Records from a dataset:
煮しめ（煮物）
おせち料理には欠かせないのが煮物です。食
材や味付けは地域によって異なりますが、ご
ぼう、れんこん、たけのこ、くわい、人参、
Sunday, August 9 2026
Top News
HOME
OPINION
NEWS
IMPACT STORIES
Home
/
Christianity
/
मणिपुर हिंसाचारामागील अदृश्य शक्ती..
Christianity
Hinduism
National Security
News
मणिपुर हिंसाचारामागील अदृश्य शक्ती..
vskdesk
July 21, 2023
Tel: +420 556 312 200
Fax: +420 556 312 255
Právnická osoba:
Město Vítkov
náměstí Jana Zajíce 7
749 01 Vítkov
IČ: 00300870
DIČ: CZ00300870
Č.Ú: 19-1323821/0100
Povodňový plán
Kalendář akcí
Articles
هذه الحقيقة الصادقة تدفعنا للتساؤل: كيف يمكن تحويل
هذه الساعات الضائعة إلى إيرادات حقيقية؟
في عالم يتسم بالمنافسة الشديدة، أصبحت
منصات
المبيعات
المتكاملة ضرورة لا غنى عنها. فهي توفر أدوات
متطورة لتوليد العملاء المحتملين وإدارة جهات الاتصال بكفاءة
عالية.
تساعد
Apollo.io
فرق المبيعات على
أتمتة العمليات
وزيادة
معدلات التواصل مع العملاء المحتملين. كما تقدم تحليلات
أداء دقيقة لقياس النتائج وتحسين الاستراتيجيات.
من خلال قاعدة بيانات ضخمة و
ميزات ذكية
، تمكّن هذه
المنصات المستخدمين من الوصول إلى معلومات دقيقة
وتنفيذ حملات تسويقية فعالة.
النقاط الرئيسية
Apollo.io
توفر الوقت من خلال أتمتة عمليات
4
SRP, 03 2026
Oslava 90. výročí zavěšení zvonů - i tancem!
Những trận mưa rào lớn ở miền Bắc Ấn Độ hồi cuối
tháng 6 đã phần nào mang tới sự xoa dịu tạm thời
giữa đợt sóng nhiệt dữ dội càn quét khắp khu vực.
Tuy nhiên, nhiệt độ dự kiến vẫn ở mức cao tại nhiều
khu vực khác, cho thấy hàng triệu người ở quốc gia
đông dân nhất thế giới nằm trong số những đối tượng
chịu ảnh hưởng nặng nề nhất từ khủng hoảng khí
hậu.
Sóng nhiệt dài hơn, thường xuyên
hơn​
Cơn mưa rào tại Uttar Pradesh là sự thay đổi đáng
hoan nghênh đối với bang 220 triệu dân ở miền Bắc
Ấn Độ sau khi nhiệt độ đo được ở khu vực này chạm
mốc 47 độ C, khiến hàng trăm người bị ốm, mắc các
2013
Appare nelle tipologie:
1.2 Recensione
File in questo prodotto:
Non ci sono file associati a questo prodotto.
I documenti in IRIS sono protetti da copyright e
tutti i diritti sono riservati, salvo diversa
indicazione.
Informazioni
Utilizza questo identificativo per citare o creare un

§ TASK INSTRUCTIONS:
Using the records above, restate word for word the lines from the one with "Oslava 90. výročí zavěšení zvonů - i tancem!" through the one with "1.2 Recensione", both included.

§ TASK RESPONSE:
Oslava 90. výročí zavěšení zvonů - i tancem!
Những trận mưa rào lớn ở miền Bắc Ấn Độ hồi cuối
tháng 6 đã phần nào mang tới sự xoa dịu tạm thời
giữa đợt sóng nhiệt dữ dội càn quét khắp khu vực.
Tuy nhiên, nhiệt độ dự kiến vẫn ở mức cao tại nhiều
khu vực khác, cho thấy hàng triệu người ở quốc gia
đông dân nhất thế giới nằm trong số những đối tượng
chịu ảnh hưởng nặng nề nhất từ khủng hoảng khí
hậu.
Sóng nhiệt dài hơn, thường xuyên
hơn​
Cơn mưa rào tại Uttar Pradesh là sự thay đổi đáng
hoan nghênh đối với bang 220 triệu dân ở miền Bắc
Ấn Độ sau khi nhiệt độ đo được ở khu vực này chạm
mốc 47 độ C, khiến hàng trăm người bị ốm, mắc các
2013
Appare nelle tipologie:
1.2 Recensione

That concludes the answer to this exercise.